Los riesgos de soñar
lunes 7 de septiembre de 2009
Sin duda somos una sociedad soñadora, pero no soñadora en su significado más positivo, sino soñadora por su significado más relacionado con la ambición desmedida y la insatisfacción continua. Soñar puede ser peligroso, especialmente cuando el sueño es un ejercicio inconsciente, otra cosa, más bien positiva, son los “soñadores” ahora sí en su significado más positivo.
Soñar constantemente con un momento mejor, con una casa más grande y, en definitiva, con esa situación soñada a la que nunca se llega es muy peligroso, puede ocasionar la pérdida de la vida.
Cuando se empieza una carrera universitaria, por poner un ejemplo, se sueña con ese momento de acabarla, como una culminación, como un éxtasis placentero o un momento en el que, entonces sí, seremos felices. Pero la propia dinámica de nuestra vida, la configuración de nuestra sociedad y por ende de nuestra mente hacen que al aproximarnos a ese momento ya se esté soñando con otro algo más lejano, la experiencia hace que finalizar la carrera ya no sea un hito tan grandioso, ya que está cerca, lo vivido ya no es atractivo y por si faltara poco lo están haciendo cientos de personas a la vez...
¿Por qué se produce este fenómeno? Principalmente por la naturaleza de los sueños descontrolados e inconscientes. Estos sueños son como las alucinaciones, para la persona que las sufre estas son más reales que la propia realidad, ya que las ha creado su propia mente teniendo en cuenta la propia percepción, la simbología y la interpretación que da a las cosas, objetos o realidades, generando una especie de realidad a medida diseñada tan a la medida que es hiper-real.
Los sueños inconscientes son algo parecido, en los sueños no interviene el azar, el caos o los intereses opuestos… es como imaginarse el paisaje perfecto, en un paisaje perfecto jamás entra la posibilidad de que venga un pájaro y se te cage encima… aunque sí que existe una probabilidad bastante alta de que ocurra, por supuesto tampoco entran los insectos, la torcedura de tobillo al andar sobre las piedras, o la arena de playa en la entrepierna...
A todo esto hay que unirle la procedencia de nuestra visión del mundo, de nuestra interpretación de los hechos… muy ligado a un mundo ficticio nacido de la influencia de los medios de comunicación, las marcas y sus valores aspiracionales que tanto han calado…
Cuando soñar es un automatismo, es algo que ocurre en segundo plano, es esa ligera voz interna que nos dice que lo bueno está por llegar, es cuando se inicia el peligroso proceso. En ese momento esas sensaciones y pensamientos que aseguran que en el futuro está la felicidad solo se están basando en esos sueños, en ese puesto de trabajo idílico, en esa forma física imposible, o en la forma a la que cada uno le surja… es entonces cuando se empieza a perder la vida, se pierde en forma de días de insatisfacción, de días expectantes, a la espera como el viajante ansioso al pie de la vía esperando su tren …
Pero podemos viajar de otra forma, podemos dejar de estar ansiosos en la estación esperando nuestro tren, podemos dejar de estar tristes una vez en el tren porque va más lento de lo esperado… porque de lo que no somos conscientes es que seguramente lo que esté al final del trayecto sea el final de la vida.

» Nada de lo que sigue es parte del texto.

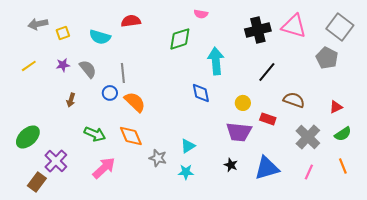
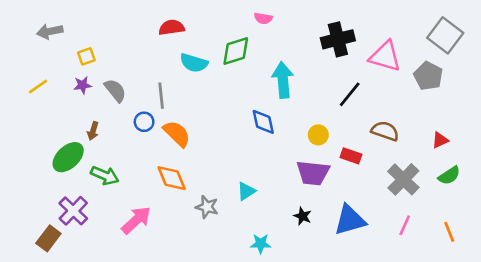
pink triangle: (294, 26) -> (385, 56), moved
yellow square: (63, 33) -> (86, 56), moved
cyan semicircle: (100, 37) -> (194, 63), moved
green arrow: (95, 134) -> (105, 176), moved
green ellipse: (28, 137) -> (68, 157), moved
orange line: (343, 166) -> (449, 232), moved
cyan star: (186, 172) -> (261, 244), moved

Podemos sentarnos en un banco en la estación y disfrutar desde ese momento de la gente yendo y viniendo, de los sonidos, los olores y las caras desconocidas, cuando llegue el tren será un paso más a dar, nos tendremos que alejar de ese disfrute para embarcarnos en un mundo lleno de paisajes, mecido por el traqueteo del tren, acabaremos deseando que el trayecto no se acabe nunca.. todos hemos vivido estas experiencias alguna vez. Lo malo es que suelen ser cortas y se van sin saber cómo vinieron… pero suelen venir en los momento de mayor relajación, cuando estás tan centrado en el día a día de algo que no tienes demasiado tiempo para pensar y por si fuera poco se suelen acabar cuando empezabas a ser consciente de esa felicidad.

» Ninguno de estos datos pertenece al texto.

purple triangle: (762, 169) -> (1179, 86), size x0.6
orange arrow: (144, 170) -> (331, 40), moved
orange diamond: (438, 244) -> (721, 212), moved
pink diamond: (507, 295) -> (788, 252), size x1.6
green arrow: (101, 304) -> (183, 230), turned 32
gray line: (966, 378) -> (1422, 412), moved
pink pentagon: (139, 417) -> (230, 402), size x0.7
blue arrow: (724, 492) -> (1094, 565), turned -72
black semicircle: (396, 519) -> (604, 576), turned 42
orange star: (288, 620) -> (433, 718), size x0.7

Luego podemos soñar, que es muy sano cuando se es consciente de que los sueños sueños son, y no quiero decir que no se tengan que perseguir, nunca me ha gustado tener los pies en la tierra, lo que quiero decir es que hay que saber reconocer cuando estamos viviendo un sueño, tenemos que abrirnos a esos mosquitos y a esa cagada de pájaro que nos dificulta ver que realmente ya estamos embarcados en un verdadero sueño en ese paisaje real, seguramente ya estés en uno ahora mismo, además es más divertido abrirse a esas sorpresas, admitirlas y abrirles los brazos, enriquecen la experiencia.